He has also called for a section of the Racial Discrimination Act to be repealed so the nation can have a proper discussion about tax, Islam and the economy.
Mr Roberts is one of three One Nation senators joining party leader Pauline Hanson in the new-look Upper House, after the final vote count was finalised today.
In an interview on ABC local radio, Mr Roberts said there were a number of movements undermining Australian sovereignty.
“Do you think the UN’s trying to impose some sort of global government through climate change policy?” 774 ABC Melbourne host Rafael Epstein asked.
“Definitely,” replied Mr Roberts.
Along with his concerns about climate science, Mr Roberts argued that discussion on the big issues facing the country was being squashed.
“We need people to speak up freely and deliver what they really believe and yet they get slammed for that,” Mr Roberts told reporters in Brisbane.
“I’m looking at [section] 18C under the Racial Discrimination Act — that needs to be addressed because that is curbing free speech.
“When we have free speech curbed, it means we don’t talk about the real issues — tax, Islam, terrorism, the economy.”
Attorney-General George Brandis said he was not considering repealing 18C.
Responding to Senator Roberts’ comments, Senator Brandis told ABC’s 7.30: “The Government’s position remains as it has been since September 2014; that issue is off the table.”
Former prime minister Tony Abbott dumped plans to change the meaning of section 18C of the Racial Discrimination Act in 2014, saying they had become a “complication” in the Government’s relationship with the Muslim community.
Section 18C makes it illegal to carry out an act if “(a) the act is reasonably likely, in all the circumstances, to offend, insult, humiliate or intimidate another person or a group of people; and (b) the act is done because of the race, colour or national or ethnic origin of the other person or of some or all of the people in the group”.

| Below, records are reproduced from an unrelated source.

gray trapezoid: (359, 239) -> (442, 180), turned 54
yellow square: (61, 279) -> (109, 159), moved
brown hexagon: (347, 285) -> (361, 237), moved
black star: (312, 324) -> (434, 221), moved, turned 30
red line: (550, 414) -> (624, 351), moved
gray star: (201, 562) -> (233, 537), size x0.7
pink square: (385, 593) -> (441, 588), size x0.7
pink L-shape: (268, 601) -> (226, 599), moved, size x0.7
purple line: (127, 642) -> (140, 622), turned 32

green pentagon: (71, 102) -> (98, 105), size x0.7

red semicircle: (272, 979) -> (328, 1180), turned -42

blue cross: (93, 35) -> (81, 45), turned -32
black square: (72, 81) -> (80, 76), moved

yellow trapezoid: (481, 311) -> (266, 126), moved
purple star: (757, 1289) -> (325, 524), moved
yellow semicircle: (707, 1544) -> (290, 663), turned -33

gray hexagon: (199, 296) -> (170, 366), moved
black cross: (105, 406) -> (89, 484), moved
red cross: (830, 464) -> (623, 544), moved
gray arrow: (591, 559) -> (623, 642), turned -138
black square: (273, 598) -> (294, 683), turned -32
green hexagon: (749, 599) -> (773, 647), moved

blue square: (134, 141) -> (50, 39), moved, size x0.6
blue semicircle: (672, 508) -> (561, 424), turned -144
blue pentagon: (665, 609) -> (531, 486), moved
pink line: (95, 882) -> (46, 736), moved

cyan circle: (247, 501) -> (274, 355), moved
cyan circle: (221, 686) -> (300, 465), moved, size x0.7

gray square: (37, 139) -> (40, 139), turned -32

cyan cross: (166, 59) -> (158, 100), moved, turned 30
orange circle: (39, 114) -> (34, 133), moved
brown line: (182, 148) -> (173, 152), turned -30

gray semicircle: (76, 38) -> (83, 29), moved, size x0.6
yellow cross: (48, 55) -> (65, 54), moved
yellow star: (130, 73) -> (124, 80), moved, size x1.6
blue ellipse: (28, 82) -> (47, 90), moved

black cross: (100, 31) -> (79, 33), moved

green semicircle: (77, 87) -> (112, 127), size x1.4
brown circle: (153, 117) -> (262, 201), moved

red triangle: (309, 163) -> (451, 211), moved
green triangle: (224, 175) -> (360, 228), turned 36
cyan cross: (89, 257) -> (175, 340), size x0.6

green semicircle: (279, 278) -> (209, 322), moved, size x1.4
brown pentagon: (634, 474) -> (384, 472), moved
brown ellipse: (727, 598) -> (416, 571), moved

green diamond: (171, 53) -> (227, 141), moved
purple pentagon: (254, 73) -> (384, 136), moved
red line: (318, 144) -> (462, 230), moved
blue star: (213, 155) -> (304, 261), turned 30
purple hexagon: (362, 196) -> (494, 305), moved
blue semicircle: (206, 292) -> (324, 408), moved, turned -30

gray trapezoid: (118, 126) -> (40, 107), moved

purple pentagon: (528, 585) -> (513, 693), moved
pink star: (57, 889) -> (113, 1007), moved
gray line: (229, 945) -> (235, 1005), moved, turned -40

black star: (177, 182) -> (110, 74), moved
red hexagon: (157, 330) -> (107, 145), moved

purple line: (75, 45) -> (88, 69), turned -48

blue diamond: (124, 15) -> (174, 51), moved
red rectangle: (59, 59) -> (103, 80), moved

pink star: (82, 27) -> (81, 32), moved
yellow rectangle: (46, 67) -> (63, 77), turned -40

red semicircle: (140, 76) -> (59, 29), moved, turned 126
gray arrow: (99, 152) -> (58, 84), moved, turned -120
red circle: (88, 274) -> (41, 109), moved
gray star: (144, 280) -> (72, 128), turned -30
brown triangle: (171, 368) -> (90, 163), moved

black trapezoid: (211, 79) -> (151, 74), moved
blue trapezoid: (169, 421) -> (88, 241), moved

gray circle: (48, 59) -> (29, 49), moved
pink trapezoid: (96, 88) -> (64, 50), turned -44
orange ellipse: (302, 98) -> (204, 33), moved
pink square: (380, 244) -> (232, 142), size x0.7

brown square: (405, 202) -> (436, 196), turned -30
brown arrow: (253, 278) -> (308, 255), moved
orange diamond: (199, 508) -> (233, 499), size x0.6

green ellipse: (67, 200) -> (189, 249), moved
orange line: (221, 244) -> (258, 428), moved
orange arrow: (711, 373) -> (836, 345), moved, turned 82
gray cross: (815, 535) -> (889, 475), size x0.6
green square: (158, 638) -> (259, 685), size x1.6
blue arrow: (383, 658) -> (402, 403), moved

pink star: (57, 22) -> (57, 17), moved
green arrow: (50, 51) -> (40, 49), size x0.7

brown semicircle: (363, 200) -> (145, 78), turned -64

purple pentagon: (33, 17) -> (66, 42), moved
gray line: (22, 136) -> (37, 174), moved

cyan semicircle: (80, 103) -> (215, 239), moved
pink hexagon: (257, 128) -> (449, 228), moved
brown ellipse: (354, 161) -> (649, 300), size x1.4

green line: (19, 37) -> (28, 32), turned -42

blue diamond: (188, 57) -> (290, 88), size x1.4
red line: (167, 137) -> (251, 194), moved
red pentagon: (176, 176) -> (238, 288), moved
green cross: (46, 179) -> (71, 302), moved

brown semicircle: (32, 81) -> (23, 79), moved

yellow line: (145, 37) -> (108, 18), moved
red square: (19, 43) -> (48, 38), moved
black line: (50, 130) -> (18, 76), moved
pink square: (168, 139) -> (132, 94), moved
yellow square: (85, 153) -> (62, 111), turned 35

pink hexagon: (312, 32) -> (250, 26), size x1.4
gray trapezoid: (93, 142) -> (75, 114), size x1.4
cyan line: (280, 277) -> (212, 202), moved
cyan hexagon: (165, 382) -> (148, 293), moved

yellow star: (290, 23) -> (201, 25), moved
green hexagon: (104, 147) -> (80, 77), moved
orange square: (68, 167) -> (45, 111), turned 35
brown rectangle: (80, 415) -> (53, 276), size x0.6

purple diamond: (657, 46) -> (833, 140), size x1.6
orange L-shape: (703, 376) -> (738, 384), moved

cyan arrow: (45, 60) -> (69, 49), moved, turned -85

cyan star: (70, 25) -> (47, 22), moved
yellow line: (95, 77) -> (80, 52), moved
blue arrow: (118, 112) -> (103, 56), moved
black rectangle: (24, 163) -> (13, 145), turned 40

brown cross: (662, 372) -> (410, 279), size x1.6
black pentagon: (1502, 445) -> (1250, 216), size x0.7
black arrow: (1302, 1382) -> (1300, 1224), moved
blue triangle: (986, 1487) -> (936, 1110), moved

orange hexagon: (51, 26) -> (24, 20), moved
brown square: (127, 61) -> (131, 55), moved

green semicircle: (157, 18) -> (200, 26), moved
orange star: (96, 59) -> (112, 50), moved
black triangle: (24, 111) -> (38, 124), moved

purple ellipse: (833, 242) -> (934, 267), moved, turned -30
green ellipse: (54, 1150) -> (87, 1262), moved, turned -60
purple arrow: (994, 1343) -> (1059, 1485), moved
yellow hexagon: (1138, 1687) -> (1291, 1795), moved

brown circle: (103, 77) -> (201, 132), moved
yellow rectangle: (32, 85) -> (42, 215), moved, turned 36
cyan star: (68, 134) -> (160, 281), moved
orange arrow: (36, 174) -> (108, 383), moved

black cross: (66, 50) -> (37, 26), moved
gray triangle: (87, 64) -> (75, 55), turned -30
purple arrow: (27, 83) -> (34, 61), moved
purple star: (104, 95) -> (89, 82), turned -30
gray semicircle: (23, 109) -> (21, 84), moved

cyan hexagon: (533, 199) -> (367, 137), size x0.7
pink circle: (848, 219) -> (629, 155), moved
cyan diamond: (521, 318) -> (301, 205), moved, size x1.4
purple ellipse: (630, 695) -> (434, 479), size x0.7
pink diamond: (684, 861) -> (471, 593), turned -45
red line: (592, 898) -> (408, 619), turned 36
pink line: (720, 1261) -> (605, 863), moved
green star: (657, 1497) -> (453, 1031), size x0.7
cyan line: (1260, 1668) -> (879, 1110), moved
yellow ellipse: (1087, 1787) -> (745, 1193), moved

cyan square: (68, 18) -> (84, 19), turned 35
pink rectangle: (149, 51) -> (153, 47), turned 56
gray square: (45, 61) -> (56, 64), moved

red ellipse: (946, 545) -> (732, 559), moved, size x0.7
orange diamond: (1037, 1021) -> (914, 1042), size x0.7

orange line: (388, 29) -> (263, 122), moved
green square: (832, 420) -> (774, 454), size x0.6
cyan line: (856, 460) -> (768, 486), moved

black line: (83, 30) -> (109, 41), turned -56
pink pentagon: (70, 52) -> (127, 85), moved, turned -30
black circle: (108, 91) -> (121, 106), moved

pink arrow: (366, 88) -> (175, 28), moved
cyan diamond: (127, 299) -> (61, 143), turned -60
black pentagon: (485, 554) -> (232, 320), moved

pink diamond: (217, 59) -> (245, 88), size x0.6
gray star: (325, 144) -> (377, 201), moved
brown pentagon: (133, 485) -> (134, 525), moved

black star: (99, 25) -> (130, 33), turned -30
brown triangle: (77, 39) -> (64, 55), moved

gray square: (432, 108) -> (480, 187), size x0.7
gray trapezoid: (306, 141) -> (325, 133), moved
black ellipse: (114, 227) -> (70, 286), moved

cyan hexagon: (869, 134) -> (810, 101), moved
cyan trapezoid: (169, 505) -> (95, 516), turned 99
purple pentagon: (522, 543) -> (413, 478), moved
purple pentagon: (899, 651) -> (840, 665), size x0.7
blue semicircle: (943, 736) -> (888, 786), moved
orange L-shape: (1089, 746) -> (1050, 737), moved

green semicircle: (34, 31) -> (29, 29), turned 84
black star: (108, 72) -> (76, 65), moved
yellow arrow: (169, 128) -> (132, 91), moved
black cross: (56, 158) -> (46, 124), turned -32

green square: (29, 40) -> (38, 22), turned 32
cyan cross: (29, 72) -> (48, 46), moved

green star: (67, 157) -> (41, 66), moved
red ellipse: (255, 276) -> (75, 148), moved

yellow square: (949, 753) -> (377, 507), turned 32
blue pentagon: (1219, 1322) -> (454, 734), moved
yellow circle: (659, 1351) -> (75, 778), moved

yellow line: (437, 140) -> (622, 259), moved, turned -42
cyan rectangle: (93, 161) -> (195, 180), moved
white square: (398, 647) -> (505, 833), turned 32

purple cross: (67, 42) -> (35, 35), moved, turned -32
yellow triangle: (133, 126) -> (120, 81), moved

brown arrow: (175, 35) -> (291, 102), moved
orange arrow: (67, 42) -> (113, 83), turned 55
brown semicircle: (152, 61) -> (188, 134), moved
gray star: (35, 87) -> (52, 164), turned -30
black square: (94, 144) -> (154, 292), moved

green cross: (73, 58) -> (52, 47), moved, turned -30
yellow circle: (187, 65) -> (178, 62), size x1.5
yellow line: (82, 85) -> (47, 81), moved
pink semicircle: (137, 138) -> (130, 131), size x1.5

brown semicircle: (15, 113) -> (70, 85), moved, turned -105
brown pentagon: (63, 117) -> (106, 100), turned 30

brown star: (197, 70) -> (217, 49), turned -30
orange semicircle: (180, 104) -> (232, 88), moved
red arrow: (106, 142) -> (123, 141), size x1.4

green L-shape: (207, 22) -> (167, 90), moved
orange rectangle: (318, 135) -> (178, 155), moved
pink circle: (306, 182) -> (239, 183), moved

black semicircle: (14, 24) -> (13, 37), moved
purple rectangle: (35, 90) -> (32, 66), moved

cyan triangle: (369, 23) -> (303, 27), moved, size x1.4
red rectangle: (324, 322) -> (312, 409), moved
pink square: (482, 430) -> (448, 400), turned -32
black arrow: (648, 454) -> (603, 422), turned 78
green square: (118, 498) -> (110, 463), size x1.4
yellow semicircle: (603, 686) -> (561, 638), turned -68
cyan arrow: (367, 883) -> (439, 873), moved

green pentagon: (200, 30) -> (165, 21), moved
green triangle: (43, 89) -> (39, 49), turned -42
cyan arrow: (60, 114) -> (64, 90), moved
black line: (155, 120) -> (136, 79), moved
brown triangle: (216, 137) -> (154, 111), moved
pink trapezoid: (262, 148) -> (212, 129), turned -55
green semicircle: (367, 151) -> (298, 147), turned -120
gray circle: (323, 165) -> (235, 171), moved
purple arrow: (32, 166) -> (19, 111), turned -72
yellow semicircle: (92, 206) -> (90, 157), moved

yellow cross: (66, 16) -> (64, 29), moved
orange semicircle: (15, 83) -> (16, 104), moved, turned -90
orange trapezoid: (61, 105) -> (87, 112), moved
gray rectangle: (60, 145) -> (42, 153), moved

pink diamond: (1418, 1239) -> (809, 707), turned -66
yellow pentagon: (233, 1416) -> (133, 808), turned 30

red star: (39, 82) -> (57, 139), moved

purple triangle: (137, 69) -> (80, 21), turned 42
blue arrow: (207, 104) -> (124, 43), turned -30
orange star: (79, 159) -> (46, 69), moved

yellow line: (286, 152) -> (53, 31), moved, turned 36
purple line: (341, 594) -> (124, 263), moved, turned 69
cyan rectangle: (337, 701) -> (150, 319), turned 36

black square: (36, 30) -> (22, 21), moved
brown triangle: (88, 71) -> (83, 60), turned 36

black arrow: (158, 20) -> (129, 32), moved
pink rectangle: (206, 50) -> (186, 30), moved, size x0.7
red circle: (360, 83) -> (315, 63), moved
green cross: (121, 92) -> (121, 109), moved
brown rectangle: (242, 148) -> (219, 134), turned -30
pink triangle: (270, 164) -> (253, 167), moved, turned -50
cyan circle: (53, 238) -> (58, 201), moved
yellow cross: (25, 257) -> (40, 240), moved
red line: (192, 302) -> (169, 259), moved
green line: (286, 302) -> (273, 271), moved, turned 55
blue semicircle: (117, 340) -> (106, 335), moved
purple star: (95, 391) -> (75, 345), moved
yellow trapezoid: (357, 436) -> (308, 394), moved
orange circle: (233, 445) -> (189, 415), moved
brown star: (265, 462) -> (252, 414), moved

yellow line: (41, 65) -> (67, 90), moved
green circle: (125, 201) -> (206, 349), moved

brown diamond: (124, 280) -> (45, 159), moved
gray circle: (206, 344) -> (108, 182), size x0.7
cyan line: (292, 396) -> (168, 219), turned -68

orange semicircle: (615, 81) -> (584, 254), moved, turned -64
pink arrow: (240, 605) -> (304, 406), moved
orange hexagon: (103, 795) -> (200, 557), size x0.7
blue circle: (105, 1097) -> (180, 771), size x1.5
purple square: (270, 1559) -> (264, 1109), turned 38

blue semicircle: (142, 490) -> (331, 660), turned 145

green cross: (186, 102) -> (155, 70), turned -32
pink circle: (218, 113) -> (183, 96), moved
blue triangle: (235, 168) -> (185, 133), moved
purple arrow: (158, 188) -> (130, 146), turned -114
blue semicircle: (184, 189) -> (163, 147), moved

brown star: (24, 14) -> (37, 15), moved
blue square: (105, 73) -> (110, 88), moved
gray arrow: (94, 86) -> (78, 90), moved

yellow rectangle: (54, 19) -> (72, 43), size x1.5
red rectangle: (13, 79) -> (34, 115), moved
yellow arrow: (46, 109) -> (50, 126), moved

Addressing the media without Ms Hanson, Mr Roberts said his allegiance was to the people of Queensland, not his party leader.
He said he had already spoken with Prime Minister Malcolm Turnbull and Senator Brandis, who he assured of his dedication to his home state.
“Although I have enormous respect for Pauline Hanson, and I really do, my number one allegiance is to the people of Queensland and Australia,” he said.
“That is what a senator is responsible for.”
United Nations ‘driving’ climate science
Mr Roberts, a prominent climate change sceptic with the Galileo Movement, also renewed calls for an inquiry into CSIRO’s climate change research.
Mr Roberts, whose latest press release stated that he “spent the last nine years working pro bono checking alarmist climate claims”, said he wanted to repeal any legislation put in place “as a result of the claim that humans affect global climate as a result of our use of hydrocarbons fuels, coal, oil, natural gas”.
Describing himself as a scientist, he said “we need to stop these ridiculous lies based on climate”.
“I went looking into the agencies that have been spreading the climate science,” he said.
“I started finding out things about the CSIRO and Bureau of Meteorology.
“That led me then to the UN, which has been driving this.
“Then I started following the money trails. It’s important to understand the motives.”